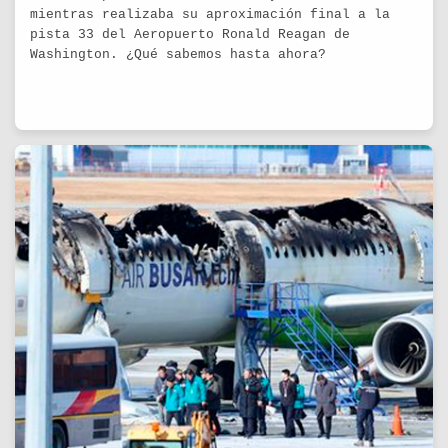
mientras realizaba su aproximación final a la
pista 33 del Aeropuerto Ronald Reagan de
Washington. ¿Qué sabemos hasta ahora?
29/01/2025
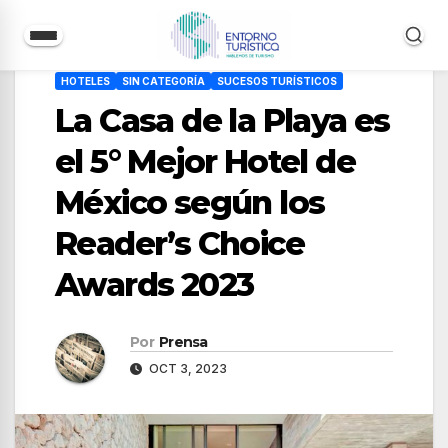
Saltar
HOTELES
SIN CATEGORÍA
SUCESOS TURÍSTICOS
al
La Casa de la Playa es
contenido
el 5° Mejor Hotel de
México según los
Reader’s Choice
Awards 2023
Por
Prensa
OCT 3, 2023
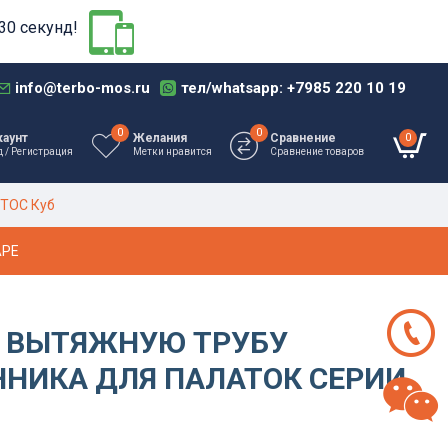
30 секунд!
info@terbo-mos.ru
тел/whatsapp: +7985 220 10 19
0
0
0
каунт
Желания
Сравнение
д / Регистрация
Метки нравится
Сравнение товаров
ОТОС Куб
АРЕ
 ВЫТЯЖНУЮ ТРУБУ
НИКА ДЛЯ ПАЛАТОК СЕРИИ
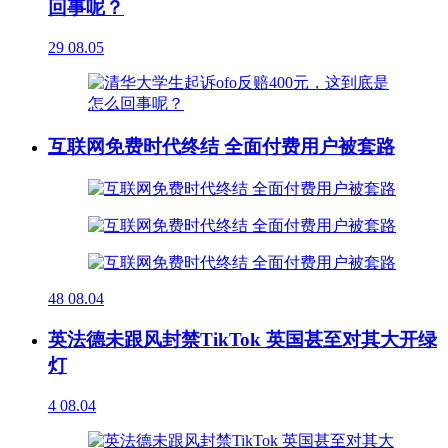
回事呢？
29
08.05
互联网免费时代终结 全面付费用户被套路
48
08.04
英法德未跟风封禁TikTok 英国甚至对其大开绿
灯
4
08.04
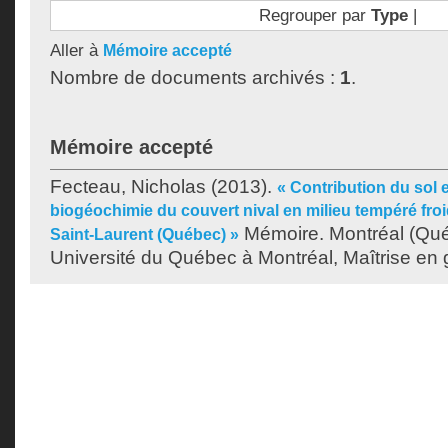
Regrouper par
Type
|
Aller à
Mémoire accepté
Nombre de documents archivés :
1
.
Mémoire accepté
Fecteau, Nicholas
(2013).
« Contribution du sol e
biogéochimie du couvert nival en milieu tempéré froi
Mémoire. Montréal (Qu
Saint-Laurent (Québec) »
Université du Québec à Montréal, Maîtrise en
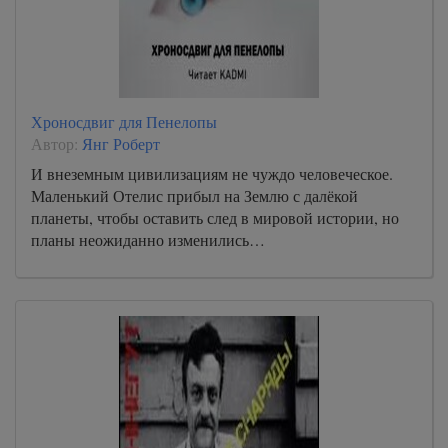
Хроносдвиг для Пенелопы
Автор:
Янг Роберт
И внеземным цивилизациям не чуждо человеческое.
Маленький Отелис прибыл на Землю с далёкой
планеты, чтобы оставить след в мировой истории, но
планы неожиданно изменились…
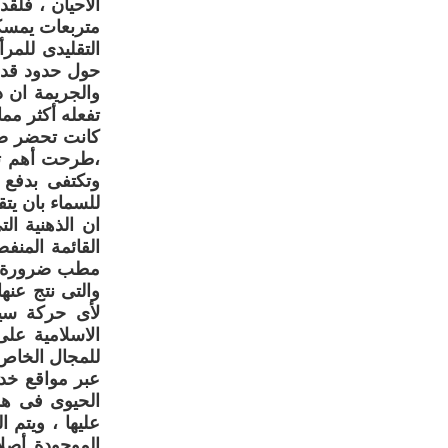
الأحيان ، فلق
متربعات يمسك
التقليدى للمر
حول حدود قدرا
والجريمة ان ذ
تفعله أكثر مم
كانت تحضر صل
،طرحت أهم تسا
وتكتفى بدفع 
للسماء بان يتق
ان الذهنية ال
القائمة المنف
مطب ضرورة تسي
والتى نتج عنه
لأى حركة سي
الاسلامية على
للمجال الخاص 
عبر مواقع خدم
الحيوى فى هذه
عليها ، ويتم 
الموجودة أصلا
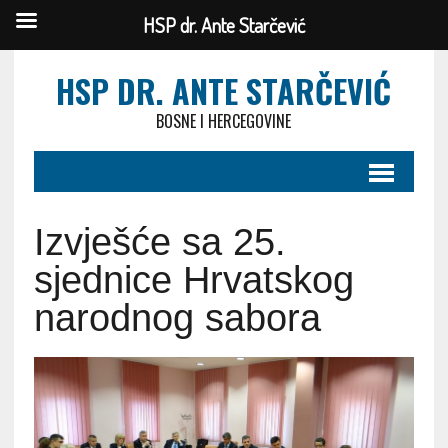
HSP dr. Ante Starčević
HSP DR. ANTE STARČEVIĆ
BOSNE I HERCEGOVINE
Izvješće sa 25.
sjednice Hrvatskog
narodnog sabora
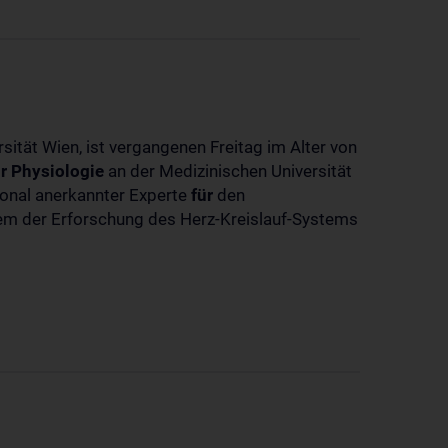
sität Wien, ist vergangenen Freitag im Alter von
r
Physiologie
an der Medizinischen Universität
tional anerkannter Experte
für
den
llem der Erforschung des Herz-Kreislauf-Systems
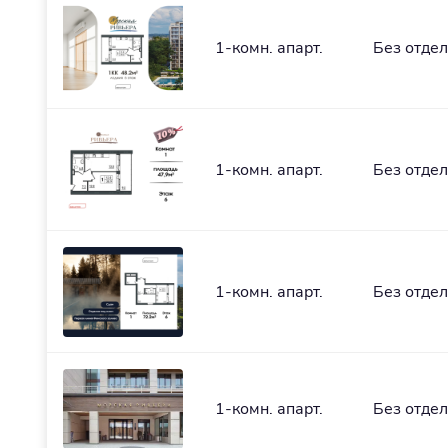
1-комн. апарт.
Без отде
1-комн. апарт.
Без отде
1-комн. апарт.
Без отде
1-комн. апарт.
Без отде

# # # # # # #

▶ [WHAT IS REQUIRED]: The material above should be repeated word for word, with every picture omitted.

▶ [EXERCISE RESPONSE]:
mientras realizaba su aproximación final a la
pista 33 del Aeropuerto Ronald Reagan de
Washington. ¿Qué sabemos hasta ahora?
29/01/2025
Saltar
HOTELES
SIN CATEGORÍA
SUCESOS TURÍSTICOS
al
La Casa de la Playa es
contenido
el 5° Mejor Hotel de
México según los
Reader’s Choice
Awards 2023
Por
Prensa
OCT 3, 2023
30 секунд!
info@terbo-mos.ru
тел/whatsapp: +7985 220 10 19
0
0
0
каунт
Желания
Сравнение
д / Регистрация
Метки нравится
Сравнение товаров
ОТОС Куб
АРЕ
 ВЫТЯЖНУЮ ТРУБУ
НИКА ДЛЯ ПАЛАТОК СЕРИИ
回事呢？
29
08.05
互联网免费时代终结 全面付费用户被套路
48
08.04
英法德未跟风封禁TikTok 英国甚至对其大开绿
灯
4
08.04
Regrouper par
Type
|
Aller à
Mémoire accepté
Nombre de documents archivés :
1
.
Mémoire accepté
Fecteau, Nicholas
(2013).
« Contribution du sol e
biogéochimie du couvert nival en milieu tempéré froi
Mémoire. Montréal (Qu
Saint-Laurent (Québec) »
Université du Québec à Montréal, Maîtrise en
Хроносдвиг для Пенелопы
Автор:
Янг Роберт
И внеземным цивилизациям не чуждо человеческое.
Маленький Отелис прибыл на Землю с далёкой
планеты, чтобы оставить след в мировой истории, но
планы неожиданно изменились…
الأحيان ، فلق
متربعات يمسك
التقليدى للمر
حول حدود قدرا
والجريمة ان ذ
تفعله أكثر مم
كانت تحضر صل
،طرحت أهم تسا
وتكتفى بدفع 
للسماء بان يتق
ان الذهنية ال
القائمة المنف
مطب ضرورة تسي
والتى نتج عنه
لأى حركة سي
الاسلامية على
للمجال الخاص 
عبر مواقع خدم
الحيوى فى هذه
عليها ، ويتم 
الموجودة أصلا
HSP dr. Ante Starčević
HSP DR. ANTE STARČEVIĆ
BOSNE I HERCEGOVINE
Izvješće sa 25.
sjednice Hrvatskog
narodnog sabora
sität Wien, ist vergangenen Freitag im Alter von
r
Physiologie
an der Medizinischen Universität
tional anerkannter Experte
für
den
llem der Erforschung des Herz-Kreislauf-Systems
1-комн. апарт.
Без отде
1-комн. апарт.
Без отде
1-комн. апарт.
Без отде
1-комн. апарт.
Без отде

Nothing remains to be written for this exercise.